The problem: The records below need to come back exactly as they are, pictures omitted.

Source material:

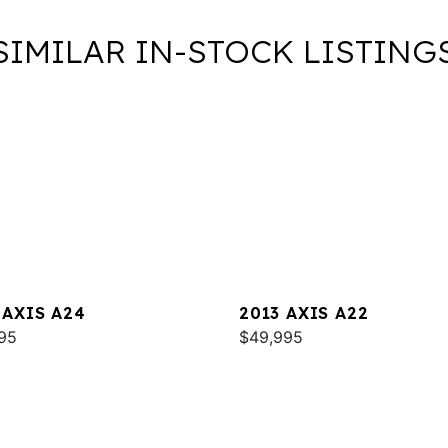
SIMILAR IN-STOCK LISTING
 AXIS A24
2013 AXIS A22
95
$49,995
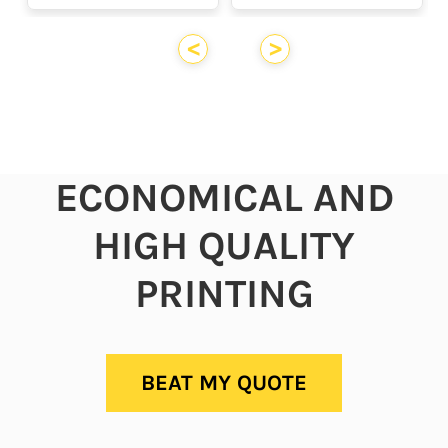
<
>
ECONOMICAL AND
HIGH QUALITY
PRINTING
BEAT MY QUOTE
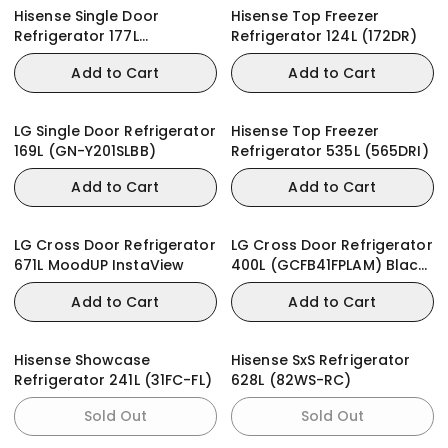
Hisense Single Door
Hisense Top Freezer
Refrigerator 177L
Refrigerator 124L (172DR)
(RR230SB) + WD
Add to Cart
Add to Cart
LG Single Door Refrigerator
Hisense Top Freezer
169L (GN-Y201SLBB)
Refrigerator 535L (565DRI)
Add to Cart
Add to Cart
LG Cross Door Refrigerator
LG Cross Door Refrigerator
671L MoodUP InstaView
400L (GCFB41FPLAM) Black
Glass
Add to Cart
Add to Cart
Hisense Showcase
Hisense SxS Refrigerator
Refrigerator 241L (31FC-FL)
628L (82WS-RC)
Sold Out
Sold Out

Solution:
SIMILAR IN-STOCK LISTING
 AXIS A24
2013 AXIS A22
95
$49,995
<
>
ECONOMICAL AND
HIGH QUALITY
PRINTING
BEAT MY QUOTE
Hisense Single Door
Hisense Top Freezer
Refrigerator 177L
Refrigerator 124L (172DR)
(RR230SB) + WD
Add to Cart
Add to Cart
LG Single Door Refrigerator
Hisense Top Freezer
169L (GN-Y201SLBB)
Refrigerator 535L (565DRI)
Add to Cart
Add to Cart
LG Cross Door Refrigerator
LG Cross Door Refrigerator
671L MoodUP InstaView
400L (GCFB41FPLAM) Black
Glass
Add to Cart
Add to Cart
Hisense Showcase
Hisense SxS Refrigerator
Refrigerator 241L (31FC-FL)
628L (82WS-RC)
Sold Out
Sold Out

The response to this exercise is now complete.